We are a commune of inquiring, skeptical, politically centrist, capitalist, anglophile, traditionalist New England Yankee humans, humanoids, and animals with many interests beyond and above politics. Each of us has had a high-school education (or GED), but all had ADD so didn't pay attention very well, especially the dogs. Each one of us does "try my best to be just like I am," and none of us enjoys working for others, including for Maggie, from whom we receive neither a nickel nor a dime. Freedom from nags, cranks, government, do-gooders, control-freaks and idiots is all that we ask for.
Being fresh out of game bones and game carcasses, I made 2 gallons of something between stock and glace. It's rich enough to turn into firm gelatin when put in the fridge.
I sauteed a pile of chopped carrots, onions, whole head or two of garlic, celery (all skin on) in olive oil until browned.
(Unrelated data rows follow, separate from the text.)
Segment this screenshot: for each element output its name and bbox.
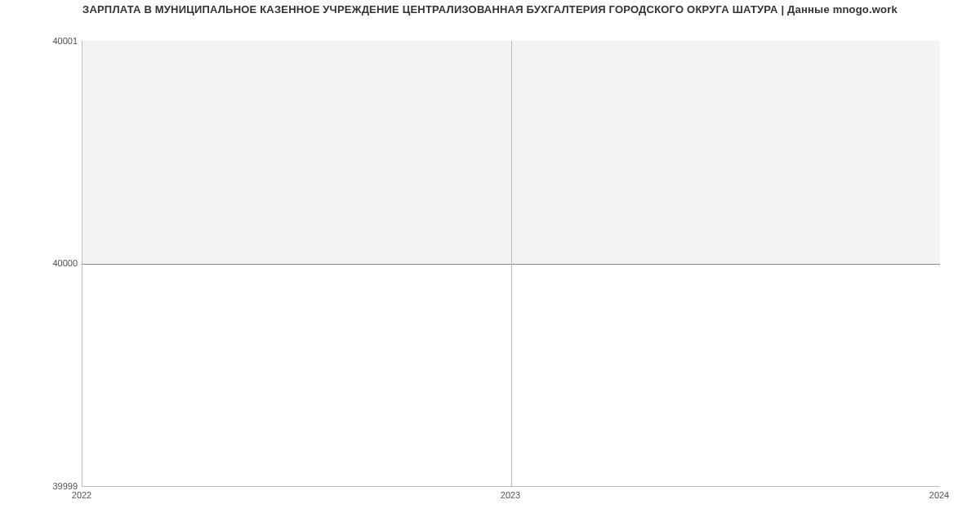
y-tick-top: 40001 (4, 36, 78, 46)
x-tick-2022: 2022 (72, 490, 91, 500)
y-tick-bottom: 39999 (4, 481, 78, 491)
gridline-2023 (511, 41, 512, 486)
y-tick-mid: 40000 (4, 258, 78, 268)
chart-title: ЗАРПЛАТА В МУНИЦИПАЛЬНОЕ КАЗЕННОЕ УЧРЕЖД… (0, 3, 980, 16)
x-tick-2024: 2024 (929, 490, 949, 500)
plot-area (82, 41, 940, 487)
salary-chart: ЗАРПЛАТА В МУНИЦИПАЛЬНОЕ КАЗЕННОЕ УЧРЕЖД… (0, 0, 980, 531)
x-tick-2023: 2023 (501, 490, 520, 500)
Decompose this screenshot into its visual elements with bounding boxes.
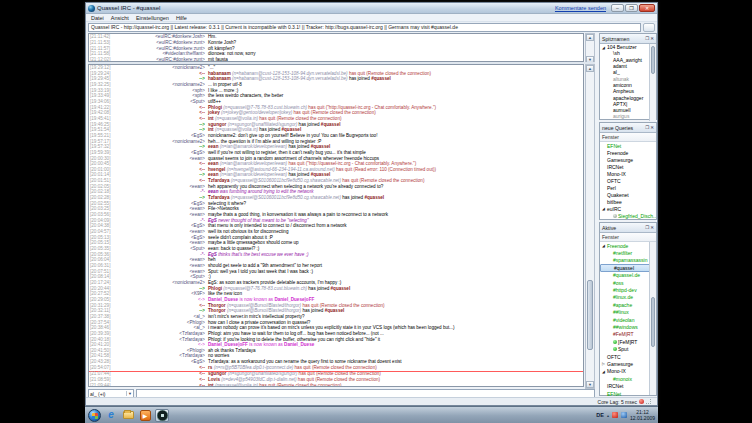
query-item[interactable]: ◢euIRC xyxy=(600,205,656,212)
buffer-item-selected[interactable]: #quassel xyxy=(600,264,656,271)
tray-red-icon[interactable] xyxy=(612,412,618,418)
queries-column-header[interactable]: Fenster xyxy=(600,133,656,142)
minimize-button[interactable]: – xyxy=(611,4,624,12)
buffer-item[interactable]: IRCNet xyxy=(600,382,656,389)
menu-item-datei[interactable]: Datei xyxy=(91,15,104,21)
buffer-item[interactable]: ##windows xyxy=(600,323,656,330)
resize-grip[interactable] xyxy=(646,399,651,404)
item-label: #videolan xyxy=(613,317,634,323)
menu-item-ansicht[interactable]: Ansicht xyxy=(111,15,129,21)
query-item[interactable]: Mono-IX xyxy=(600,170,656,177)
topic-field[interactable]: Quassel IRC - http://quassel-irc.org || … xyxy=(88,23,641,32)
user-status-icon xyxy=(613,214,617,218)
scroll-thumb[interactable] xyxy=(587,280,593,350)
buffer-item[interactable]: #spamassassin xyxy=(600,257,656,264)
user-status-icon xyxy=(613,340,617,344)
close-icon[interactable]: ✕ xyxy=(650,225,654,230)
maximize-button[interactable]: ❐ xyxy=(625,4,638,12)
query-item[interactable]: EFNet xyxy=(600,142,656,149)
buffer-item[interactable]: #apache xyxy=(600,301,656,308)
buffer-item[interactable]: [FeM]RT xyxy=(600,338,656,345)
buffer-item[interactable]: ▷Gamesurge xyxy=(600,360,656,367)
item-label: EFNet xyxy=(607,391,621,397)
float-icon[interactable]: ❐ xyxy=(645,225,649,230)
scroll-up-icon[interactable]: ▲ xyxy=(586,34,594,41)
nicklist-item[interactable]: aurigus xyxy=(600,113,656,119)
chat-monitor-pane[interactable]: [21:11:42]<euIRC:#donkere:Josh>Hm.[21:11… xyxy=(88,33,584,62)
item-label: Mono-IX xyxy=(607,171,626,177)
buffer-item[interactable]: Sput xyxy=(600,345,656,352)
topic-bar: Quassel IRC - http://quassel-irc.org || … xyxy=(86,22,657,33)
titlebar[interactable]: Quassel IRC - #quassel Kommentare senden… xyxy=(86,3,657,14)
topic-edit-button[interactable] xyxy=(643,23,655,32)
close-button[interactable]: ✕ xyxy=(639,4,655,12)
quassel-app-icon xyxy=(88,5,95,12)
language-indicator[interactable]: DE xyxy=(596,412,604,418)
clock[interactable]: 21:12 12.01.2009 xyxy=(630,409,655,421)
file-explorer-icon[interactable] xyxy=(121,409,135,422)
buffer-item[interactable]: #videolan xyxy=(600,316,656,323)
scroll-down-icon[interactable]: ▼ xyxy=(586,381,594,388)
tray-blue-icon[interactable] xyxy=(621,412,627,418)
item-label: [FeM]RT xyxy=(618,339,637,345)
start-button[interactable] xyxy=(88,409,101,422)
item-label: Siegfried_Disch... xyxy=(618,213,656,219)
item-label: #monoix xyxy=(613,376,632,382)
query-item[interactable]: Siegfried_Disch... xyxy=(600,212,656,219)
buffer-item[interactable]: ##linux xyxy=(600,309,656,316)
taskbar: e ▶ DE ▴ 21:12 12.01.2009 xyxy=(85,406,658,423)
nicklist-panel-header[interactable]: Spitznamen ❐ ✕ xyxy=(600,34,656,44)
tray-expand-icon[interactable]: ▴ xyxy=(607,413,609,418)
scroll-thumb[interactable] xyxy=(651,46,655,74)
query-item[interactable]: Freenode xyxy=(600,149,656,156)
close-icon[interactable]: ✕ xyxy=(650,36,654,41)
quassel-window: Quassel IRC - #quassel Kommentare senden… xyxy=(85,2,658,406)
queries-panel-header[interactable]: neue Queries ❐ ✕ xyxy=(600,123,656,133)
item-label: #apache xyxy=(613,302,632,308)
active-buffer-tree: ◢Freenode#netfilter#spamassassin#quassel… xyxy=(600,242,656,397)
buffer-item[interactable]: #httpd-dev xyxy=(600,286,656,293)
active-scrollbar[interactable] xyxy=(649,242,656,395)
buffer-item[interactable]: #quassel.de xyxy=(600,272,656,279)
buffer-item[interactable]: #netfilter xyxy=(600,249,656,256)
chat-scrollbar[interactable]: ▲ ▼ xyxy=(585,64,595,389)
query-item[interactable]: IRCNet xyxy=(600,163,656,170)
buffer-item[interactable]: ◢Mono-IX xyxy=(600,368,656,375)
query-item[interactable]: OFTC xyxy=(600,177,656,184)
query-item[interactable]: bitlbee xyxy=(600,198,656,205)
buffer-item[interactable]: EFNet xyxy=(600,390,656,397)
item-label: OFTC xyxy=(607,354,621,360)
user-status-icon xyxy=(613,347,617,351)
media-player-icon[interactable]: ▶ xyxy=(138,409,152,422)
query-item[interactable]: Quakenet xyxy=(600,191,656,198)
clock-date: 12.01.2009 xyxy=(630,415,655,421)
active-panel-header[interactable]: Aktive ❐ ✕ xyxy=(600,223,656,233)
menu-item-hilfe[interactable]: Hilfe xyxy=(176,15,187,21)
query-item[interactable]: Gamesurge xyxy=(600,156,656,163)
core-lag-label: Core Lag: 5 msec xyxy=(598,399,637,405)
quassel-taskbar-icon[interactable] xyxy=(155,409,169,422)
desktop: Quassel IRC - #quassel Kommentare senden… xyxy=(85,0,658,423)
menu-item-einstellungen[interactable]: Einstellungen xyxy=(136,15,169,21)
chat-view[interactable]: [19:29:12]<nonickname2>"..."[19:29:24]<-… xyxy=(88,64,584,387)
internet-explorer-icon[interactable]: e xyxy=(104,409,118,422)
nicklist-scrollbar[interactable] xyxy=(649,44,656,121)
scroll-up-icon[interactable]: ▲ xyxy=(586,65,594,72)
float-icon[interactable]: ❐ xyxy=(645,36,649,41)
buffer-item[interactable]: #linux.de xyxy=(600,294,656,301)
item-label: #spamassassin xyxy=(613,257,647,263)
scroll-thumb[interactable] xyxy=(651,297,655,347)
float-icon[interactable]: ❐ xyxy=(645,125,649,130)
nick-selector-label: al_ (+i) xyxy=(90,391,105,397)
close-icon[interactable]: ✕ xyxy=(650,125,654,130)
buffer-item[interactable]: #monoix xyxy=(600,375,656,382)
active-column-header[interactable]: Fenster xyxy=(600,233,656,242)
buffer-item[interactable]: #FeM|RT xyxy=(600,331,656,338)
buffer-item[interactable]: OFTC xyxy=(600,353,656,360)
buffer-item[interactable]: #oss xyxy=(600,279,656,286)
send-feedback-link[interactable]: Kommentare senden xyxy=(555,5,606,11)
query-item[interactable]: Perl xyxy=(600,184,656,191)
sender-column: <-- xyxy=(115,383,205,387)
monitor-scrollbar[interactable]: ▲ ▼ xyxy=(585,33,595,64)
buffer-item[interactable]: ◢Freenode xyxy=(600,242,656,249)
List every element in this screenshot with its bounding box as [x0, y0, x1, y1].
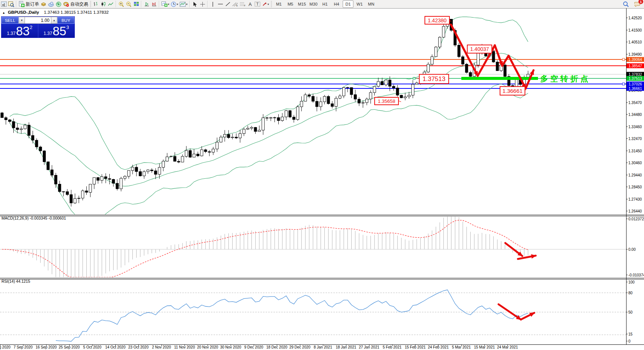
- chart-header: ▲ GBPUSD-,Daily 1.37463 1.38115 1.37411 …: [2, 10, 109, 14]
- price-annotation-tag[interactable]: 1.37513: [419, 74, 449, 84]
- collapse-panel-icon[interactable]: ▲: [2, 11, 5, 14]
- turning-point-annotation[interactable]: 多空转折点: [540, 74, 590, 84]
- buy-price-display[interactable]: 1.37853: [38, 24, 75, 38]
- macd-indicator: [0, 217, 626, 277]
- sell-price-prefix: 1.37: [7, 31, 16, 36]
- volume-decrease-button[interactable]: ▼: [19, 17, 25, 24]
- sell-button[interactable]: SELL: [1, 17, 19, 24]
- price-level-badge: 1.39064: [627, 57, 644, 62]
- price-annotation-tag[interactable]: 1.36661: [500, 86, 525, 95]
- buy-button[interactable]: BUY: [57, 17, 74, 24]
- sell-price-pip: 2: [30, 25, 32, 30]
- turning-point-highlight-bar[interactable]: [461, 77, 538, 80]
- chart-symbol-period: GBPUSD-,Daily: [8, 10, 39, 14]
- date-axis[interactable]: [0, 344, 626, 350]
- price-annotation-tag[interactable]: 1.35658: [374, 97, 399, 105]
- volume-input[interactable]: [25, 17, 51, 24]
- volume-increase-button[interactable]: ▲: [51, 17, 57, 24]
- one-click-trading-panel: SELL ▼ ▲ BUY 1.37832 1.37853: [1, 16, 75, 38]
- chart-ohlc-values: 1.37463 1.38115 1.37411 1.37832: [44, 10, 109, 14]
- price-level-badge: 1.38547: [627, 64, 644, 68]
- mt4-window: 新订单 自动交易 ▾ ▾ ▾ E F A T ▾: [0, 0, 644, 350]
- rsi-indicator: [0, 290, 626, 341]
- price-level-badge: 1.36661: [627, 86, 644, 91]
- buy-price-main: 85: [52, 26, 66, 37]
- chart-canvas[interactable]: [0, 0, 644, 350]
- candlesticks: [1, 19, 529, 207]
- buy-price-pip: 3: [66, 25, 69, 30]
- buy-price-prefix: 1.37: [44, 31, 52, 36]
- rsi-indicator-label: RSI(14) 44.1215: [1, 279, 30, 283]
- price-level-badge: 1.37513: [627, 76, 644, 81]
- price-annotation-tag[interactable]: 1.42380: [424, 16, 450, 25]
- macd-indicator-label: MACD(12,26,9) -0.003345 -0.000601: [1, 216, 66, 220]
- sell-price-display[interactable]: 1.37832: [1, 24, 38, 38]
- price-annotation-tag[interactable]: 1.40037: [467, 45, 492, 54]
- sell-price-main: 83: [16, 26, 30, 37]
- panel-borders: [0, 8, 644, 345]
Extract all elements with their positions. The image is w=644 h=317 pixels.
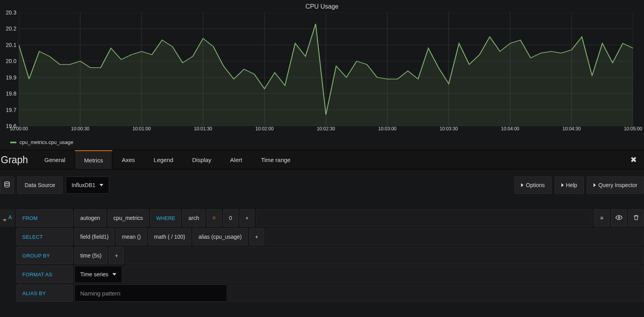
query-editor: A FROM autogen cpu_metrics WHERE arch = … [0,198,644,302]
select-math-segment[interactable]: math ( / 100) [148,228,191,245]
y-tick-label: 20.1 [6,42,16,48]
query-row-from: A FROM autogen cpu_metrics WHERE arch = … [0,209,644,227]
remove-query-button[interactable] [628,209,644,227]
chart-plot-area: 20.320.220.120.019.919.819.719.6 [19,13,633,126]
x-tick-label: 10:00:30 [71,126,90,131]
query-id-label: A [8,214,12,220]
row-filler [126,247,644,264]
query-options-button[interactable]: Options [514,177,551,194]
caret-right-icon [593,183,596,187]
groupby-keyword: GROUP BY [16,247,73,264]
tab-legend[interactable]: Legend [144,150,183,169]
x-tick-label: 10:00:00 [10,126,28,131]
x-tick-label: 10:03:00 [378,126,397,131]
chevron-down-icon [99,184,103,186]
select-alias-segment[interactable]: alias (cpu_usage) [193,228,248,245]
y-tick-label: 19.9 [6,74,16,81]
y-tick-label: 20.3 [6,9,16,16]
select-add-button[interactable]: + [249,228,264,245]
tab-time-range[interactable]: Time range [252,150,300,169]
datasource-label: Data Source [17,177,63,194]
database-icon [4,181,11,189]
help-label: Help [566,182,577,188]
query-row-tools: ≡ [594,209,644,227]
query-row-alias: ALIAS BY [0,285,644,302]
chart-title: CPU Usage [3,0,641,13]
row-filler [229,285,644,302]
legend-series-label: cpu_metrics.cpu_usage [20,139,73,145]
where-tag-key[interactable]: arch [182,209,205,227]
tab-general[interactable]: General [35,150,74,169]
x-tick-label: 10:04:30 [563,126,581,131]
x-tick-label: 10:01:00 [132,126,151,131]
menu-icon: ≡ [600,215,603,221]
format-keyword: FORMAT AS [16,266,73,283]
from-keyword: FROM [16,209,73,227]
where-add-button[interactable]: + [240,209,254,227]
datasource-row: Data Source InfluxDB1 Options Help Query… [0,169,644,198]
select-field-segment[interactable]: field (field1) [74,228,114,245]
query-inspector-button[interactable]: Query Inspector [587,177,644,194]
x-tick-label: 10:02:30 [317,126,335,131]
row-filler [256,209,592,227]
tab-axes[interactable]: Axes [112,150,144,169]
chevron-down-icon [3,219,7,222]
groupby-add-button[interactable]: + [109,247,124,264]
panel-editor-tabs: Graph GeneralMetricsAxesLegendDisplayAle… [0,150,644,169]
x-tick-label: 10:04:00 [501,126,520,131]
y-tick-label: 20.2 [6,25,16,32]
datasource-icon [0,177,14,194]
legend-swatch [10,142,16,143]
from-measurement-segment[interactable]: cpu_metrics [108,209,149,227]
tab-alert[interactable]: Alert [221,150,252,169]
row-filler [266,228,644,245]
chart-x-axis-labels: 10:00:0010:00:3010:01:0010:01:3010:02:00… [19,126,633,135]
query-row-format: FORMAT AS Time series [0,266,644,283]
trash-icon [633,214,639,222]
options-label: Options [526,182,545,188]
query-row-select: SELECT field (field1) mean () math ( / 1… [0,228,644,245]
y-tick-label: 20.0 [6,58,16,64]
groupby-time-segment[interactable]: time (5s) [74,247,107,264]
from-policy-segment[interactable]: autogen [74,209,106,227]
x-tick-label: 10:05:00 [624,126,642,131]
y-tick-label: 19.7 [6,107,16,113]
datasource-select[interactable]: InfluxDB1 [66,177,109,194]
close-icon: ✖ [630,155,637,164]
caret-right-icon [561,183,564,187]
chevron-down-icon [112,273,116,276]
toggle-visibility-button[interactable] [611,209,627,227]
tab-metrics[interactable]: Metrics [75,150,112,169]
inspector-label: Query Inspector [598,182,637,188]
format-select[interactable]: Time series [74,266,122,283]
panel-type-label: Graph [0,152,35,168]
chart-legend: cpu_metrics.cpu_usage [3,135,641,150]
x-tick-label: 10:03:30 [440,126,458,131]
select-agg-segment[interactable]: mean () [116,228,146,245]
x-tick-label: 10:02:00 [255,126,274,131]
row-filler [124,266,644,283]
close-button[interactable]: ✖ [623,150,644,169]
alias-input[interactable] [74,285,227,302]
query-row-handle[interactable]: A [0,209,15,227]
toggle-edit-mode-button[interactable]: ≡ [594,209,610,227]
select-keyword: SELECT [16,228,73,245]
caret-right-icon [521,183,523,187]
tab-display[interactable]: Display [183,150,221,169]
x-tick-label: 10:01:30 [194,126,212,131]
eye-icon [615,214,622,222]
where-keyword: WHERE [150,209,181,227]
where-operator[interactable]: = [207,209,222,227]
svg-point-19 [5,182,9,184]
svg-point-20 [618,216,620,218]
datasource-select-value: InfluxDB1 [72,182,96,188]
format-select-value: Time series [80,271,108,277]
alias-keyword: ALIAS BY [16,285,73,302]
chart-panel: CPU Usage 20.320.220.120.019.919.819.719… [0,0,644,150]
y-tick-label: 19.8 [6,90,16,97]
query-help-button[interactable]: Help [555,177,584,194]
query-row-groupby: GROUP BY time (5s) + [0,247,644,264]
where-tag-value[interactable]: 0 [223,209,238,227]
line-chart-svg [19,13,633,126]
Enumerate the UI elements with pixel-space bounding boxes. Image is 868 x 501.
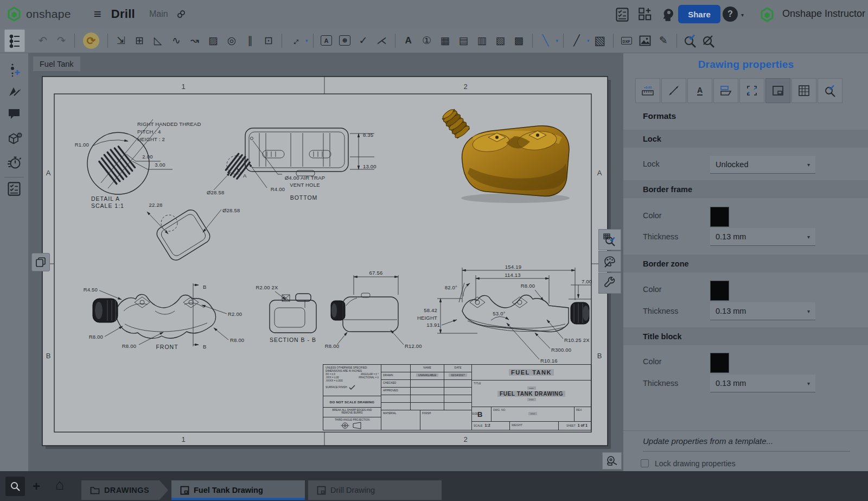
svg-text:R2.00 2X[interactable]: R2.00 2X	[256, 284, 278, 290]
update-views-icon[interactable]: ⟳	[83, 33, 99, 49]
svg-text:Ø4.00 AIR TRAP[interactable]: Ø4.00 AIR TRAP	[285, 175, 325, 181]
revision-table-icon[interactable]: ▧	[492, 31, 510, 50]
surface-finish-icon[interactable]: ✓	[354, 31, 373, 50]
border-zone-color-swatch[interactable]	[710, 281, 729, 301]
auxiliary-view-icon[interactable]: ◺	[149, 31, 167, 50]
centerline-caret-icon[interactable]: ▾	[587, 38, 590, 43]
text-icon[interactable]: A	[399, 31, 418, 50]
svg-text:2.00[interactable]: 2.00	[142, 154, 152, 160]
svg-text:3.00[interactable]: 3.00	[155, 162, 165, 168]
svg-text:R10.25 2X[interactable]: R10.25 2X	[564, 337, 590, 343]
svg-text:SCALE 1:1[interactable]: SCALE 1:1	[91, 202, 124, 209]
svg-text:13.91[interactable]: 13.91	[426, 322, 440, 328]
gdt-icon[interactable]: ⊕	[339, 35, 350, 46]
tab-sheet-properties[interactable]	[765, 78, 790, 103]
svg-text:7.00[interactable]: 7.00	[582, 278, 592, 284]
line-caret-icon[interactable]: ▾	[556, 38, 559, 43]
search-tabs-button[interactable]	[5, 477, 25, 496]
detail-view-icon[interactable]: ◎	[222, 31, 241, 50]
border-zone-thickness-select[interactable]: 0.13 mm ▾	[710, 302, 815, 320]
section-view-icon[interactable]: ▨	[204, 31, 222, 50]
svg-text:R300.00[interactable]: R300.00	[551, 347, 571, 353]
share-link-icon[interactable]	[176, 9, 187, 20]
centerline-icon[interactable]: ╱	[567, 31, 586, 50]
border-frame-thickness-select[interactable]: 0.13 mm ▾	[710, 228, 815, 246]
note-icon[interactable]: A	[321, 35, 332, 46]
tab-selection[interactable]	[739, 78, 764, 103]
breadcrumb-drawings-tab[interactable]: DRAWINGS	[81, 480, 168, 500]
svg-text:R8.00[interactable]: R8.00	[521, 283, 535, 289]
appearance-button[interactable]	[598, 251, 621, 272]
measure-tool-button[interactable]	[602, 452, 622, 470]
callout-icon[interactable]: ①	[418, 31, 436, 50]
learn-cube-icon[interactable]: ?	[7, 131, 22, 147]
history-stopwatch-icon[interactable]	[7, 155, 22, 170]
tab-tables[interactable]	[792, 78, 816, 103]
lock-section-header[interactable]: Lock	[623, 130, 868, 148]
svg-text:8.35[interactable]: 8.35	[363, 132, 373, 138]
svg-text:RIGHT HANDED THREAD[interactable]: RIGHT HANDED THREAD	[137, 121, 201, 127]
add-tab-button[interactable]: +	[33, 479, 40, 494]
title-block[interactable]: UNLESS OTHERWISE SPECIFIED: DIMENSIONS A…	[323, 364, 591, 430]
spline-control-icon[interactable]: ↝	[186, 31, 204, 50]
tab-fuel-tank-drawing[interactable]: Fuel Tank Drawing	[171, 480, 305, 500]
svg-text:R1.00[interactable]: R1.00	[75, 142, 89, 148]
svg-text:R4.00[interactable]: R4.00	[271, 186, 285, 192]
apps-grid-icon[interactable]	[638, 7, 652, 21]
svg-text:HEIGHT : 2[interactable]: HEIGHT : 2	[137, 136, 165, 142]
svg-text:R2.00[interactable]: R2.00	[228, 311, 242, 317]
home-button[interactable]: ⌂	[55, 477, 64, 493]
border-frame-color-swatch[interactable]	[710, 207, 729, 227]
border-frame-section-header[interactable]: Border frame	[623, 180, 868, 198]
broken-view-icon[interactable]: ∥	[241, 31, 259, 50]
inspect-check-icon[interactable]	[681, 31, 699, 50]
line-tool-icon[interactable]: ╲	[537, 31, 555, 50]
svg-text:DETAIL A[interactable]: DETAIL A	[91, 195, 120, 202]
svg-text:82.0°[interactable]: 82.0°	[445, 284, 457, 290]
svg-text:13.00[interactable]: 13.00	[363, 163, 376, 169]
account-logo-icon[interactable]	[760, 7, 775, 22]
tab-text[interactable]: A	[687, 78, 712, 103]
update-from-template-link[interactable]: Update properties from a template...	[643, 436, 773, 446]
insert-view-icon[interactable]: ⇲	[112, 31, 130, 50]
tab-dimensions[interactable]	[661, 78, 686, 103]
inspect-off-icon[interactable]	[699, 31, 718, 50]
border-zone-section-header[interactable]: Border zone	[623, 255, 868, 272]
title-block-section-header[interactable]: Title block	[623, 327, 868, 345]
lock-drawing-properties-checkbox[interactable]	[641, 459, 649, 467]
insert-item-icon[interactable]	[7, 62, 21, 78]
svg-text:SECTION B - B[interactable]: SECTION B - B	[270, 337, 316, 343]
svg-text:R4.50[interactable]: R4.50	[84, 287, 98, 293]
account-name[interactable]: Onshape Instructor	[782, 8, 865, 20]
share-button[interactable]: Share	[678, 5, 720, 23]
sketch-edit-icon[interactable]	[7, 85, 21, 99]
document-title[interactable]: Drill	[111, 7, 135, 21]
help-icon[interactable]: ?	[723, 7, 738, 22]
tab-view-labels[interactable]	[713, 78, 738, 103]
spline-icon[interactable]: ∿	[167, 31, 186, 50]
sheets-panel-button[interactable]	[31, 253, 50, 271]
table-icon[interactable]: ▦	[436, 31, 455, 50]
svg-text:FRONT[interactable]: FRONT	[156, 344, 178, 350]
crop-view-icon[interactable]: ⊡	[259, 31, 278, 50]
svg-text:PITCH : 4[interactable]: PITCH : 4	[137, 129, 161, 135]
bom-table-icon[interactable]: ▥	[473, 31, 492, 50]
dimension-icon[interactable]: ↔	[282, 27, 308, 53]
onshape-logo-icon[interactable]	[7, 7, 22, 22]
feature-list-button[interactable]	[4, 29, 25, 52]
svg-text:VENT HOLE[interactable]: VENT HOLE	[290, 182, 320, 188]
svg-text:67.56[interactable]: 67.56	[369, 270, 383, 276]
svg-text:53.0°[interactable]: 53.0°	[493, 310, 505, 316]
help-caret-icon[interactable]: ▾	[741, 12, 744, 18]
svg-text:154.19[interactable]: 154.19	[505, 264, 521, 270]
redo-icon[interactable]: ↷	[52, 31, 71, 50]
title-block-thickness-select[interactable]: 0.13 mm ▾	[710, 375, 815, 392]
dxf-import-icon[interactable]: DXF	[621, 37, 632, 45]
workspace-branch[interactable]: Main	[149, 9, 168, 19]
svg-text:Ø28.58[interactable]: Ø28.58	[207, 189, 224, 195]
view-layout-icon[interactable]: ⊞	[130, 31, 149, 50]
main-menu-icon[interactable]: ≡	[94, 7, 101, 22]
svg-text:58.42[interactable]: 58.42	[424, 307, 437, 313]
svg-text:R8.00[interactable]: R8.00	[230, 337, 244, 343]
comment-icon[interactable]	[7, 107, 21, 121]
You always brown bones, meat, and carcasses for a French, Anglo, or American stock. I browned a pile of veal bones, chicken wings, a chicken carcass, and turkey legs in the oven. Then I threw it all in the stewpot with a jug of Chardonnay, a bottle of cheap ruby port, some water, a handful of fresh thyme sprigs and a handful of fresh parley, a handful of frozen blueberries, half of a small can of tomato paste, a handful of dried oyster and porcini mushrooms, and a handful of peppercorns, and low-simmered it all for 6 hours. Three hours with lid on, three hours with lid off.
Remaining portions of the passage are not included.